背景：为探讨瘫桃丸（Pantao Pill, PTP）对认知障碍的作用及其机制。方法：采用网络药理学方法分析PTP治疗认知障碍的作用机制。预测PTP与认知障碍的作用靶点，并构建蛋白-蛋白相互作用（protein-protein interaction, PPI）网络。选取交集网络，通过拓扑分析获取核心网络。开展富集分析以获得基因本体生物过程（Gene Ontology Biological Process, GOBP）术语及京都基因与基因组百科全书（Kyoto Encyclopedia of Genes and Genomes, KEGG）通路。随后采用APP/PS1转基因小鼠模型对网络药理学分析结果进行实验验证。将APP/PS1小鼠分为4组：模型组、高剂量PTP组（3.6 g/kg·d）、低剂量PTP组（1.8 g/kg·d）及阳性对照组（盐酸多奈哌齐，2 mg/kg·d）；以野生型（Wild-type, WT）C57小鼠作为正常对照组。采用灌胃方式给予PTP与盐酸多奈哌齐，持续给药8周。结果：网络药理学分析显示，PTP或可通过调控自噬、细胞凋亡及氧化应激改善认知障碍。

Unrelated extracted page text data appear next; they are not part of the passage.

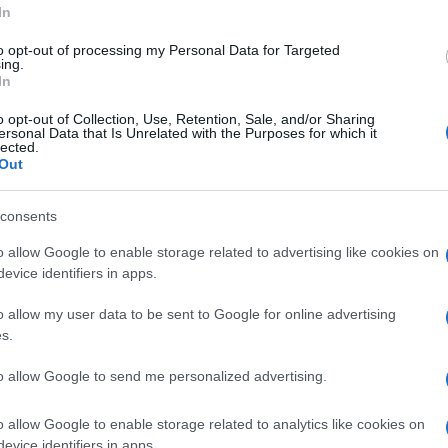
In
to opt-out of processing my Personal Data for Targeted
gipat postigao pogodao regularan.
ing.
In
ma, bio potpun je VAR pregledavao akciju u potraz
o opt-out of Collection, Use, Retention, Sale, and/or Sharing
ersonal Data that Is Unrelated with the Purposes for which it
.
lected.
Out
ju u kaznenom prostoru Argentine, tvrdeći da je
 prekršaj koji je morao biti sankcionisan
consents
o allow Google to enable storage related to advertising like cookies on
evice identifiers in apps.
a Egipat, ta selekcija bi imala priliku doći do
o allow my user data to be sent to Google for online advertising
 igra nastavi, nakon čega je Enzo postigao
s.
to allow Google to send me personalized advertising.
narušavaju povjerenje u fudbal i dovode u pitanj
o allow Google to enable storage related to analytics like cookies on
evice identifiers in apps.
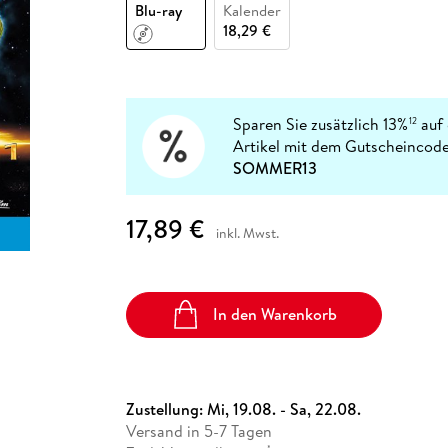
Fremdsprachige Bücher
Blu-ray
Kalender
n Lernhilfen
 Jugendbücher
eiber
Hörbuch Downloads im Bundle
cher
 Vergleich
 Puzzlezubehör
Lernen
New Adult
STABILO
18,29 €
Taschenbücher
hilfen
hriller
 Backen
er
lender
Ratgeber
op
hriller
Romance
Sachbücher
Sparen Sie zusätzlich 13%
auf 
12
precher:innen
Artikel mit dem Gutscheincode
Science Fiction
SOMMER13
Fremdsprachige Bücher
17,89 €
inkl. Mwst.
In den Warenkorb
Zustellung:
Mi, 19.08. - Sa, 22.08.
Versand in 5-7 Tagen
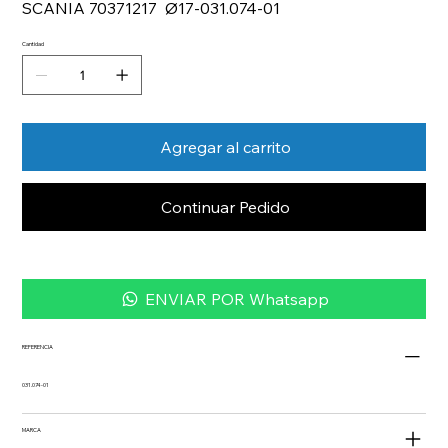
SCANIA 70371217 Ø17-031.074-01
Cantidad
Agregar al carrito
Continuar Pedido
ENVIAR POR Whatsapp
REFERENCIA
031.074-01
MARCA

莫里斯水迷宫（Morris water maze）定位导航实验中，各组小鼠总游泳距离存在显著组间差异（p < 0.05）；随着训练时长增加，小鼠游泳速度显著提升（p < 0.01）。空间探索实验中，PTP给药可显著缩短APP/PS1小鼠的游泳路径长度与逃避潜伏期（p < 0.05 或 p < 0.01），但对游泳速度无显著影响（p > 0.05）。3.6 g/kg/d剂量的PTP可恢复脑组织中去甲肾上腺素与乙酰胆碱水平的降低（p < 0.05），并提升脑组织中乙酰胆碱酯酶浓度（p < 0.05）；1.8 g/kg/d剂量的PTP可提升去甲肾上腺素水平（p < 0.01）。PTP可逆转脑组织中超氧化物歧化酶活性的降低（p < 0.01），并改善海马CA区神经元固缩现象（p < 0.05）。PTP可降低脑组织中ATG12与PS1的表达水平（p < 0.05 或 p < 0.01），并提升Bcl-2的表达水平（p < 0.05）。结论：PTP可显著改善APP/PS1小鼠的学习记忆能力，其潜在机制可能与提升神经递质乙酰胆碱与去甲肾上腺素水平、抑制过度自噬激活、减轻氧化应激及过度细胞凋亡活性相关。